Application performance monitoring (APM) in Splunk is delivered by several main applications, as follow
Splunk Mobile Intelligence (MINT)
- Mobile Ops Dashboard (End-User Experience in APM)
- Business Transactions
- Errors (Deep Dive Component Monitoring in APM)
- Business Analytics and Reporting
Splunk Core
- Server-Side HTTP Response Time
- Client-Side Web Performance (End-User Experience Monitoring in APM)
- Network Round-Trip Time
Splunk IT Service Intelligence (ITSI)
- Glass Table (Runtime Application Architecture in APM)
- Service Analyzer
- RAW Data Analytics
Splunk Core
Splunk can index TCP and UDP packet from a SPAN or TAP network, thus it can measure network round-trip for each end-user request, as well as application response time for each service request to the servers. With packet data, patterns and anomalies at the application layer can be clearly seen even though the application itself doesn’t produce any log.
Server Side HTTP Response Time
Fortunately, Splunk is smart enough to render Server-Side HTTP Response Time dashboard with 3 measurements at once:
- Most visited URL (see: Count of Events, as bar charts)

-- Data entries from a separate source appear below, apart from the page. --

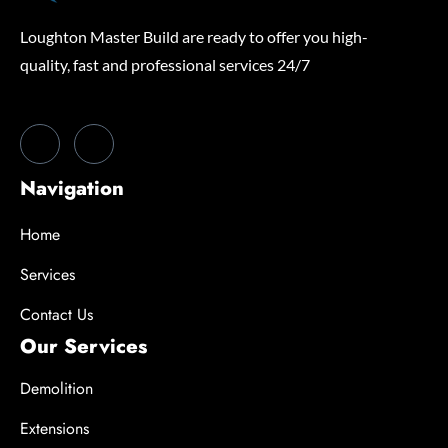
Loughton Master Build are ready to offer you high-
quality, fast and professional services 24/7
Navigation
Home
Services
Contact Us
Our Services
Demolition
Extensions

- Slowest URL (see: Average Reponse Time, as yellow line overlay)
- Longest overall processing time by URL (see: Total Processing Time, as red line overlay)
With such visualization, the overall performance bottleneck will be easily pin-pointed in the website. And soon after the performance is tuned on the top 5 worst performing URL, the overall server performance will significantly improved.

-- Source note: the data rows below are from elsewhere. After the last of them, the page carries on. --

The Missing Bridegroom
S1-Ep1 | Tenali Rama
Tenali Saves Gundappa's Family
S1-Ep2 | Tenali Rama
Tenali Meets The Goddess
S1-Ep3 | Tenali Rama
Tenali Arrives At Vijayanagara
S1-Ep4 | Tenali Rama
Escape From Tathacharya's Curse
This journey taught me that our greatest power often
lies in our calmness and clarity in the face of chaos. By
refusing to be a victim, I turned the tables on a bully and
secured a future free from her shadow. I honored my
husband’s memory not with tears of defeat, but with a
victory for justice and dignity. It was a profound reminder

Client-Side Web Performance
Splunk can measure client-side web performance by embedding javascript collector in the web page itself, thus we can measure how well is our web performance from the actual client point of view. Some of the most important measurement is Average Time to First Byte (response time), and Average Page Ready (transmission and loading time). These 2 measurements are critical for Application Development team to set the balance between design and performance.
Network Round-Trip Time
Network Round-Trip Time is very important for interactive web such as Web 2.0 applications, it is also useful when measuring client-side response time, but it can be widely vary from one service to another depending the payload size of each service. Actual network round-trip time in low bandwidth network is difficult to be measured because Ping round-trip time can significantly outperform POP3. That’s why Ping alone is not sufficient to measure round-trip time in Application Performance Monitoring. Therefore, HTTP round-trip time has to be calculated based on the actual client’s TCP ACK signal after each HTTP transmission from the server.

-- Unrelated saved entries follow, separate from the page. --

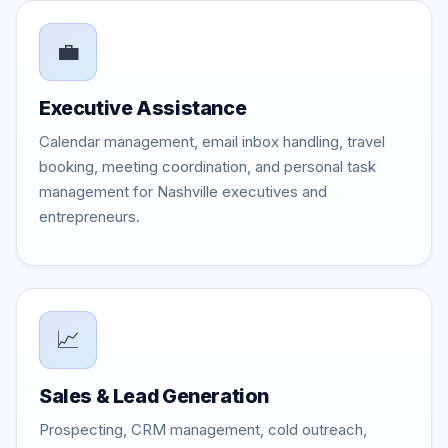
💼
Executive Assistance
Calendar management, email inbox handling, travel
booking, meeting coordination, and personal task
management for Nashville executives and
entrepreneurs.
📈
Sales & Lead Generation
Prospecting, CRM management, cold outreach,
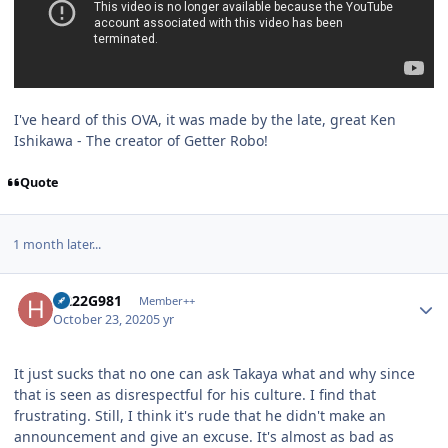
I've heard of this OVA, it was made by the late, great Ken
Ishikawa - The creator of Getter Robo!
Quote
1 month later...
Author stats
H222G981
Member++
October 23, 2020
5 yr
It just sucks that no one can ask Takaya what and why since
that is seen as disrespectful for his culture. I find that
frustrating. Still, I think it's rude that he didn't make an
announcement and give an excuse. It's almost as bad as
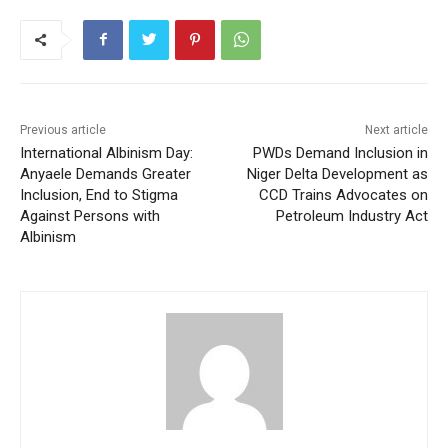
Previous article
Next article
International Albinism Day:
PWDs Demand Inclusion in
Anyaele Demands Greater
Niger Delta Development as
Inclusion, End to Stigma
CCD Trains Advocates on
Against Persons with
Petroleum Industry Act
Albinism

Thanks to Splunk that now we can easily visualize the actual round-trip time from the application point of view, we can even drill-down to measure round-trip for each URL which enable us to efficiently decide which image files need to be offloaded to external 3rd party Content Delivery Network like Akamai.
Splunk IT Service Intelligence (ITSI)
Glass Table (Runtime Application Architecture)
Glass Table has unique capability to show end-to-end performance dashboard on visual network topology, it help us to understand how our network topologies interact with application architecture, equipped with dashboards for each network/application node.
As can be seen on the upper right corner, there is a time picker (“Now” button), it can be changed into any specific time in the past to analyze previous service outages. Glass Table alone already save significant amount of time for troubleshooting, especially in a very complex application topology.
Service Analyzer
Service Analyzer is a dashboard containing collection of important KPIs for the business, while KPI itself can be composable from several sources. Several KPI can also be grouped into a larger KPI, and can be visible for a group of users. This feature let us prioritize the most critical KPI first.
RAW Data Analytics
Splunk collects raw data from various sources, and visualize them in group of KPI as parallel swim-lane to simplify trending analysis for each KPI. Each swim-lane can be expanded to analyze raw data which related to the KPI on that specific point of time.
Splunk can also render different color on each swim-lane when it crosses certain KPI threshold, as can bee seen on the image above Health Score KPI becomes red/warning as the score falls, while Response Time KPI becomes red/warning when the score rises.
Splunk also has adaptive thresholding which built from the baseline of previous data, adaptive threshold can have different threshold values depending on the time of day.
Splunk Mobile Intelligence
Mobile Ops Dashboard
Mobile Ops Dashboard shows the overall performance of the network latency, end-to-end application latency, and crash rates. From this dashboard alone, we can already see the overall end user experience as well as its trend.
Business Transactions
Application developers can put transaction name on every business critical function on the mobile application, and Splunk can measure the trend in time series chart. Several functions can be named uniquely or grouped into the same transaction name depending on the business requirement.
Errors (Deep Dive Component Monitoring)
Splunk can collect unhandled application exceptions and visualize it on a dashboard, the application developer can easily review which platform caused most of the exceptions, and can be drilled down further based on exception, platform, carrier, etc.